A qualidade de vida do idoso e envelhecimento ativo e o estatuto do idoso



A QUALIDADE DE VIDA DO IDOSO E ENVELHECIMENTO ATIVO E O ESTATUTO DO IDOSO1

 

 

ALVES2, Ana Paula Xavier; BRITO², Aline Carneiro Brito; BRANDÃO3, Pierre Soares.

 

1Produção científica da disciplina de Gerontologia,

2Acadêmica do Curso de Serviço Social do CEULP/ULBRA,

3Mestre em Gerontologia e Professor do Curso de Serviço Social do CEULP/ULBRA.

 

XI Exposição de Produções e Relatos de Experiências em Serviço Social do CEULP/ULBRA

 

 

RESUMO: O envelhecimento é algo inevitável em nossas vidas, muitos indivíduos procuram retardar essa fase da vida por meio de cirurgias plásticas e até mesmo atitudes mais joviais devido à crença que esta etapa significa ser incapaz se tornando apenas um peso para a sociedade e família. Sendo assim, este presente trabalho irá mostrar as possibilidades de envelhecer com qualidade de vida, o qual para se chegar, possuímos meios já garantidos por lei, além dos fatores psicossociais e socioculturais. Ao decorrer do exposto iremos fazer estudos do Estatuto do Idoso e alguns referenciais bibliográficos para melhor explicitar os fatores que influenciam para a efetividade de uma boa qualidade de vida.

 

PALAVRAS-CHAVE: Idoso. Qualidade de vida. Estatuto do Idoso.

 

INTRODUÇÃO: A boa qualidade de vida física, mental e social, é algo desejável para se mantiver o potencial de realização e desenvolvimento nesta fase da vida. Atividades saudáveis contribuem para a efetivação e garantia desta qualidade de vida entre eles: alimentação balanceada pratica de exercícios físicos, inserção sociocultural, atividades ocupacionais que lhes proporcionam prazer em realiza-las, relaxamento. Um bom envelhecimento é muito mais que só a ausência de doenças e manutenção da capacidade funcional (fatores biológicos).
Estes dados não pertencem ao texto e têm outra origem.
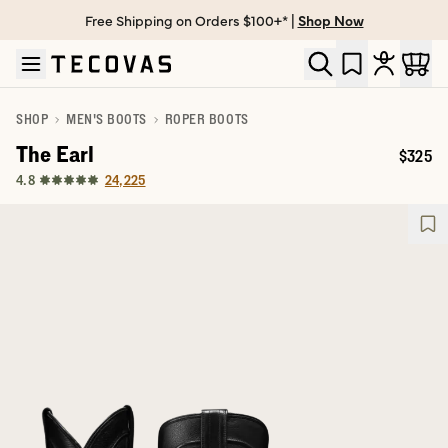
Free Shipping on Orders $100+* |
Shop Now
Skip to main content
Open help chat
SHOP
MEN'S BOOTS
ROPER BOOTS
The Earl
$325
Price:
24,225
4.8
A longevidade com qualidade de vida é uma busca incessante em todas as etapas de nossas vidas, este conceito surge como paradigmas para que as politicas publicas ampliem sua atenção para a efetivação deste.

 

 

MATERIAIS E MÉTODOS: Trata-se de uma pesquisa pura, com objetivo metodológico exploratório e abordagem qualitativa. Para alcançar o objetivo geral foi utilizado o procedimento bibliográfico com busca em livros, revistas (impressas e digitais), além do procedimento documental na utilização da Lei nº 10.741, de 1º de outubro de 2003, popularmente conhecida como Estatuto do Idoso – EI (BRASIL, 2003).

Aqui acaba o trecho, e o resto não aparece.